Balancing variable power supply and demand has always been a challenge, but as the renewable share of total generation in many countries is growing, this challenge is becoming more critical. For Vietnam, with the energy demand projected to increase by more than 10 per cent annually in the next five years and required power capacity to double, the government is moving forward to develop renewable energy sources to ensure energy security and address the growing power demand.

We would like to see increased investment coupled with a streamlined approval process at national and local government levels to overcome these bottlenecks in the grid. Proven technology will enable the grid to be flexible and to adapt to the new realities of distributed generation and multi-directional power flow.

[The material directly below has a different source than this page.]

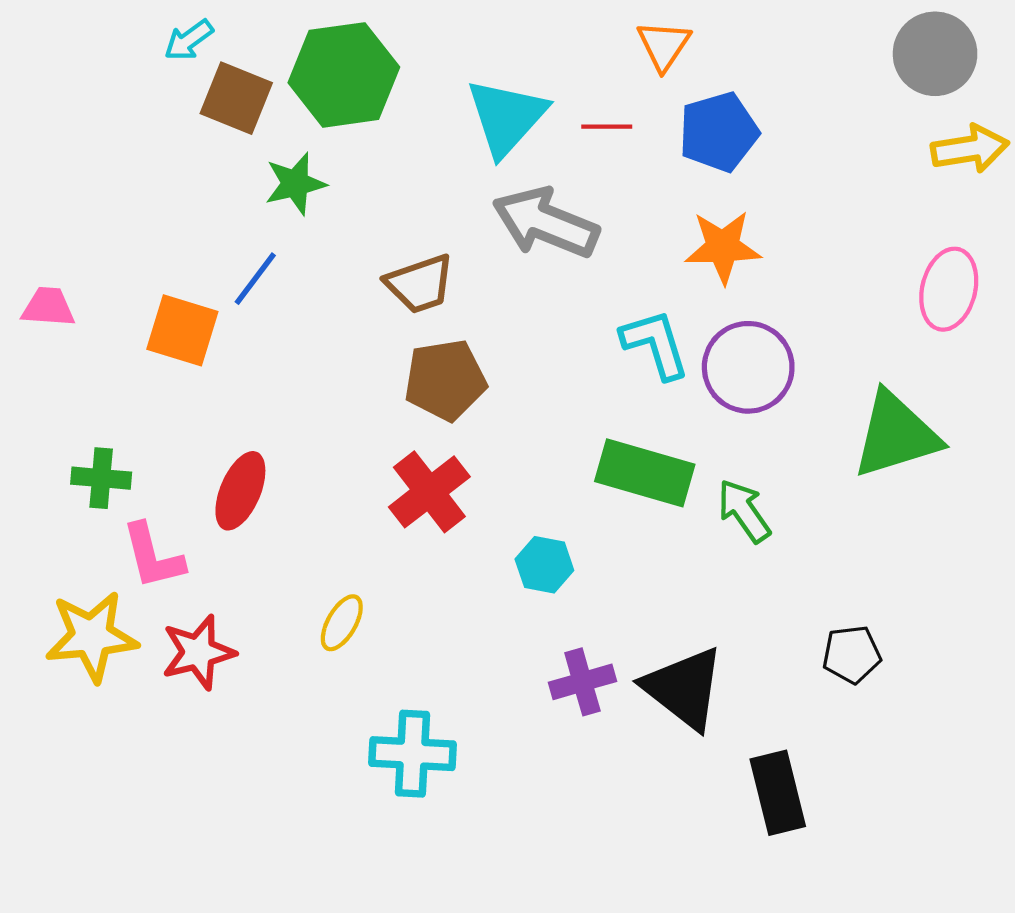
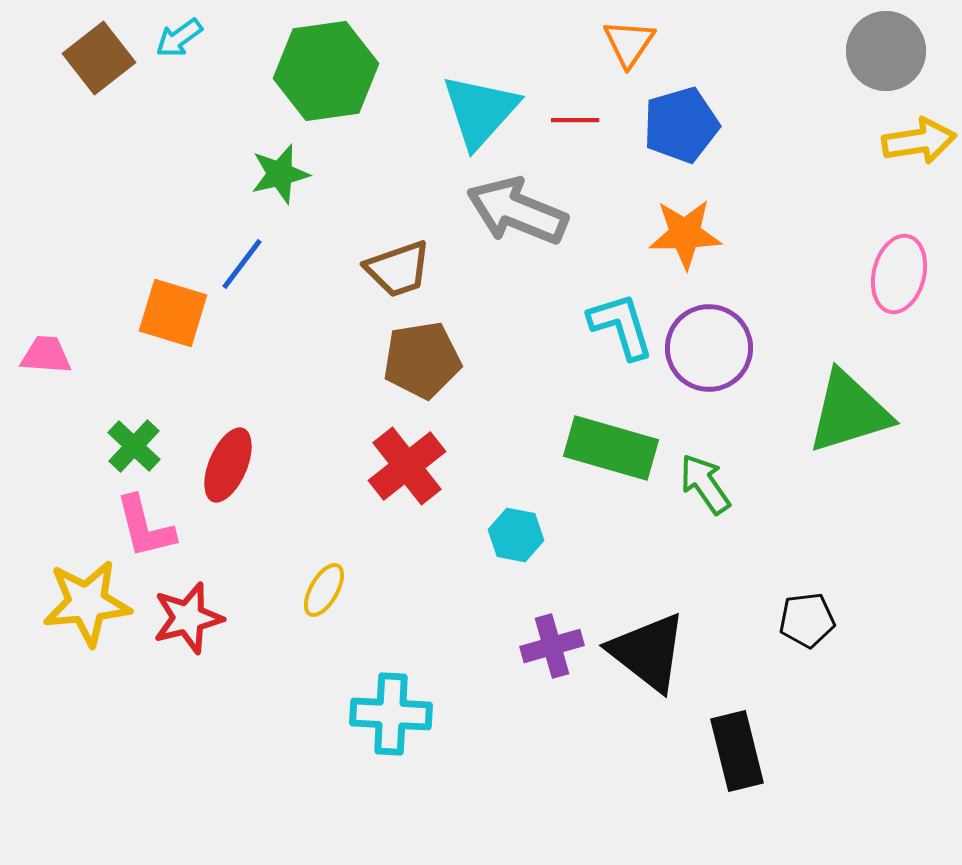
brown square: (236, 98) -> (99, 58), moved, turned 30
pink trapezoid: (48, 307) -> (46, 355), moved
green cross: (101, 478) -> (134, 446), moved, turned 38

For instance, using technology like Flexible Alternating Current Transmission Systems and high-voltage direct current to maximise transmission capacity and power quality solutions such as battery storage solutions to ease the stress on the grid from the integration of renewables can be readily deployed. Digitalisation is a key to creating the power grid of the future. Given the correct financial legislative frameworks, financing for such investments is available from the private sector, thus easing the burden on the state budget.

To attract more investment in clean energy in Vietnam, investors need more transparent and certain policies. We eagerly await the new Power Development Plan VII, and trust that it will give priority to renewable energy sources and establish mechanisms to allow increased private investment in both generation and transmission.

Of immediate interest is the new legislation covering the new solar FiT regime. The existing FiT will not be effective for most new solar plants after July 1, and the delay in finalising the new FiT means there is now a delay in the project pipeline.

Ideally, we would like a clear roadmap on such tariffs with no new tariff’s published six months before prior legislation ends, so that there is a continuous pipeline of opportunities. This will allow the development of local job opportunities as Vietnamese engineers see a clear and continued need for their services and the domestic industrial supply chain will invest to meet the project pipeline.